A parteira respondeu segura de si:
— Senhor, desculpe a demora. No caminho pensei em uma melhor solução. Este velho é conhecido na vila e arredores como o Xamã Azul.
— Um homem que vive metido no mato, com ervas falsas e truques de ladrão — exclamou o Barão, irritado pela situação.
— Não, senhor. Sua magia é real. Peça para ele subir, e o senhor verá — A mulher realmente parecia certa sobre o que dizia.
O Barão encarou o Cocheiro, que assentiu calmamente:
— Também duvidei, mas tive provas. Pode dar certo, patrão.
— Bem. Qual o teu preço? É possível trazer à vida o bebê? Como farás? — O Barão perguntou encarando o Xamã Azul. Observou que o apelido devia vir de uma mancha estranhamente azulada, em forma de galo, em seu pescoço.
— Mas é claro que é possível. Com certos ajustes, tudo é possível. Ele terá vida longa, poderá lhe dar netos. Como farei, não importa. Mas o preço, para o senhor, é quinhentas moedas. O preço para sua esposa, será a vida.
O Barão pôs o cachimbo na boca. Ter netos, era importante. O preço em moedas, não era nada abusivo, uma migalha, e poderia tomar outra esposa no futuro. Pensando melhor, manter seu próprio filho era uma opção melhor do que viver com um bebê roubado, de sangue desconhecido.
— Suba agora, velho. Diga à minha mulher que tu és um médico.
E assim ele foi.
O Barão e os empregados nada ouviram vindo do quarto. Seja o que o estranho homem havia dito para a mulher, ou o que fez com ela, ninguém percebeu. Mas, todos se surpreenderam quando ouviram um choro de bebê, vindo lá do alto. Até mesmo a parteira, que confiou na magia do Xamã, pareceu surpresa.

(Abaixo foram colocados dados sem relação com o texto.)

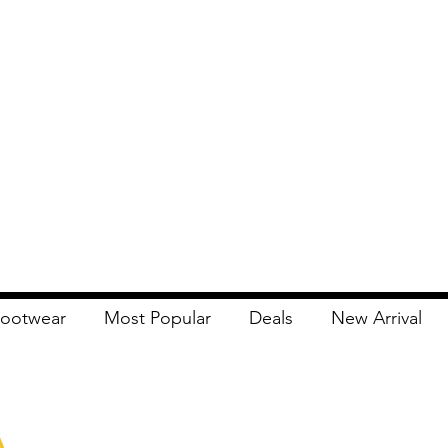
ootwear
Most Popular
Deals
New Arrival
Apna Bazaar
Contact Us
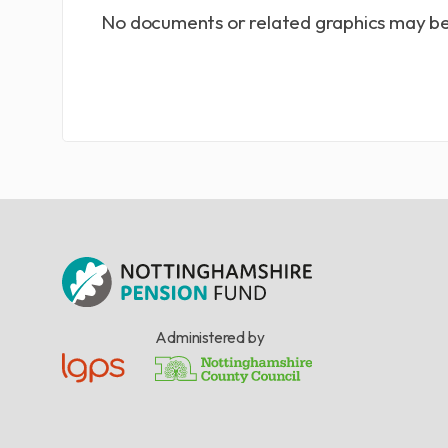
No documents or related graphics may be
Administered by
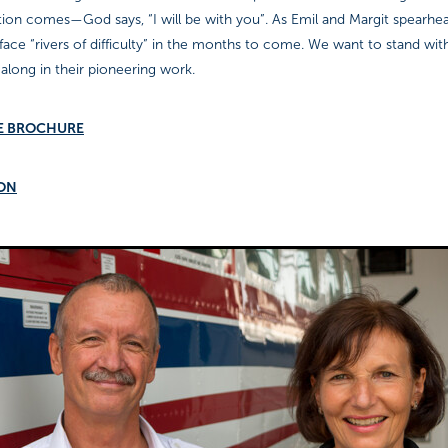
tion comes—God says, “I will be with you”. As Emil and Margit spearhe
y face “rivers of difficulty” in the months to come. We want to stand wi
long in their pioneering work.
E BROCHURE
ION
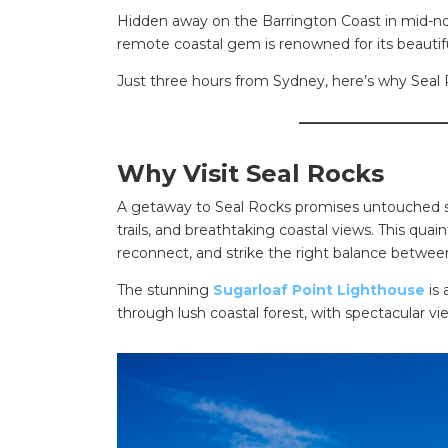
Hidden away on the Barrington Coast in mid-nor
remote coastal gem is renowned for its beautifu
Just three hours from Sydney, here’s why Seal 
_____________________
Why Visit Seal Rocks
A getaway to Seal Rocks promises untouched su
trails, and breathtaking coastal views. This quaint
reconnect, and strike the right balance betwee
The stunning
Sugarloaf Point Lighthouse
is 
through lush coastal forest, with spectacular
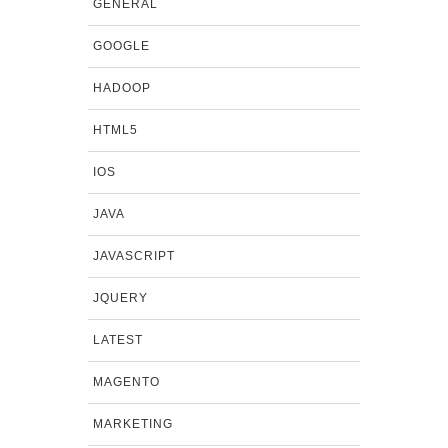
GENERAL
GOOGLE
HADOOP
HTML5
IOS
JAVA
JAVASCRIPT
JQUERY
LATEST
MAGENTO
MARKETING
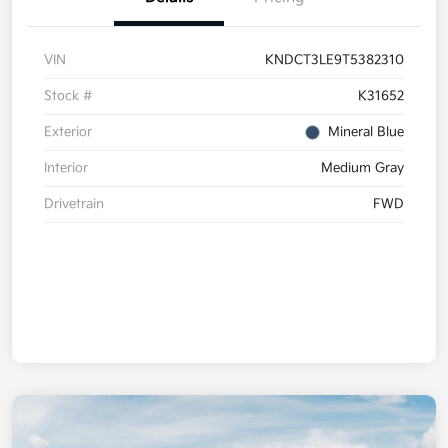
VIN
KNDCT3LE9T5382310
Stock #
K31652
Exterior
Mineral Blue
Interior
Medium Gray
Drivetrain
FWD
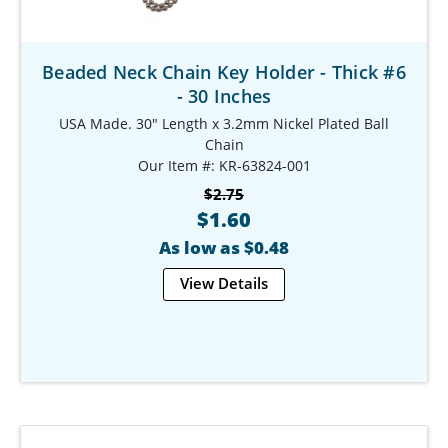
Beaded Neck Chain Key Holder - Thick #6
- 30 Inches
USA Made. 30" Length x 3.2mm Nickel Plated Ball
Chain
Our Item #: KR-63824-001
$2.75
$1.60
As low as $0.48
View Details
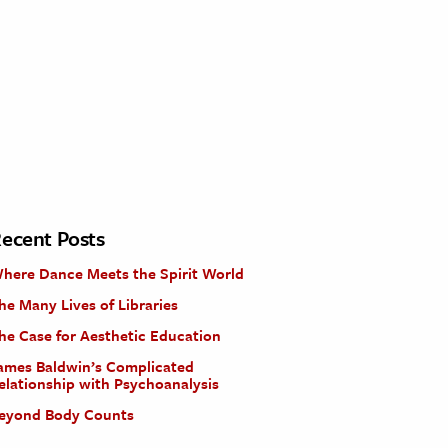
ecent Posts
here Dance Meets the Spirit World
he Many Lives of Libraries
he Case for Aesthetic Education
ames Baldwin’s Complicated
elationship with Psychoanalysis
eyond Body Counts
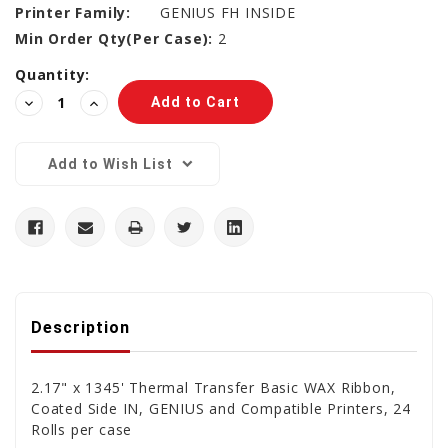
Printer Family:
GENIUS FH INSIDE
Min Order Qty(Per Case):
2
Current
Quantity:
Stock:
Decrease
Increase
Quantity:
Quantity:
Add to Wish List
Description
2.17" x 1345' Thermal Transfer Basic WAX Ribbon,
Coated Side IN, GENIUS and Compatible Printers, 24
Rolls per case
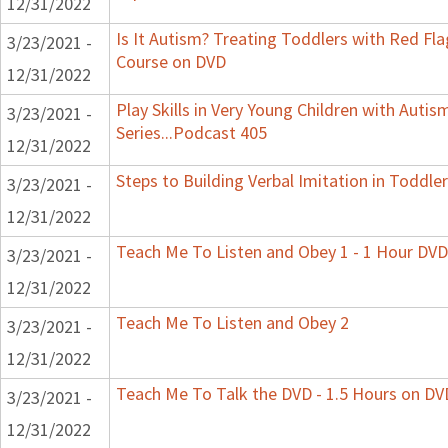
12/31/2022
Is It Autism? Treating Toddlers with Red Flag
3/23/2021 -
Course on DVD
12/31/2022
Play Skills in Very Young Children with Auti
3/23/2021 -
Series...Podcast 405
12/31/2022
Steps to Building Verbal Imitation in Toddler
3/23/2021 -
12/31/2022
Teach Me To Listen and Obey 1 - 1 Hour DVD
3/23/2021 -
12/31/2022
Teach Me To Listen and Obey 2
3/23/2021 -
12/31/2022
Teach Me To Talk the DVD - 1.5 Hours on DV
3/23/2021 -
12/31/2022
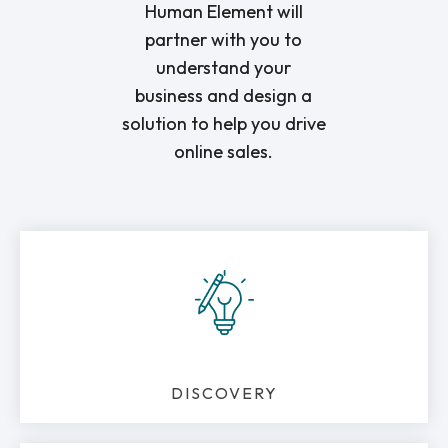
Human Element will
partner with you to
understand your
business and design a
solution to help you drive
online sales.
DISCOVERY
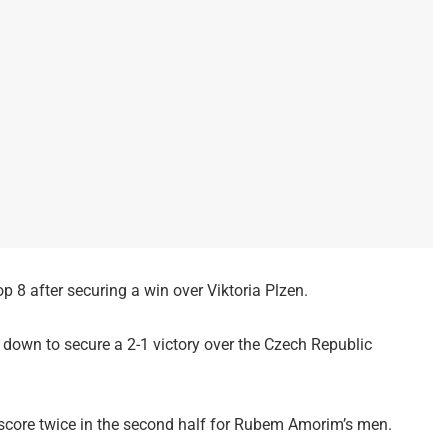
 8 after securing a win over Viktoria Plzen.
down to secure a 2-1 victory over the Czech Republic
score twice in the second half for Rubem Amorim’s men.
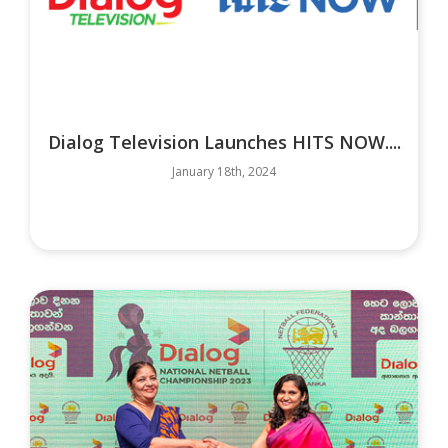
Dialog Television Launches HITS NOW....
January 18th, 2024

O Barão não esperou muito. Encostou a mão no ombro do cocheiro e cochichou:
— Somos tementes a Deus nesta casa. Se descobrirem que utilizei magia negra e pacto com o diabo, minha reputação se manchará. Mate a parteira e o Xamã.
O Barão mal terminou a frase, e o cocheiro apontou a pistola para a parteira. De costas, ela nem percebeu a bala atravessando sua vida.
Quando o Cocheiro abriu a porta do quarto, viu a esposa do Barão morta. Não encontrou o velho mágico em local algum, mas a janela do quarto ainda estava trancada por dentro. Ele não saiu por ali.
Tampouco deve ter passado pelo corredor, pois teria sido visto e escutado. Os métodos do Xamã eram um mistério.
O Cocheiro abaixou a arma e observou o bebê, ainda envolto pelos zelosos braços da mãe, estendida fria e pálida em uma poltrona. O bebê mamava, expondo uma mancha estranhamente azulada, em forma de galo, em seu pescoço.
É engraçado, mas eu não gosto de escrever contos de terror. Havia uma época, na adolescência, em que eu lia mais contos de terror... haviam alguns na biblioteca de casa (no escritório de casa), e eram textos relativamente baratos em bancas de jornais. Mas, escrever, nunca foi minha prioridade. Mas, no website Recanto das Letras há um concurso de contos de terror, e é um concurso bem legal. Resolvi escrever esse texto para esse evento. É um texto em que eu tinha apenas o início na cabeça, e depois o conto foi desenrolando por si só.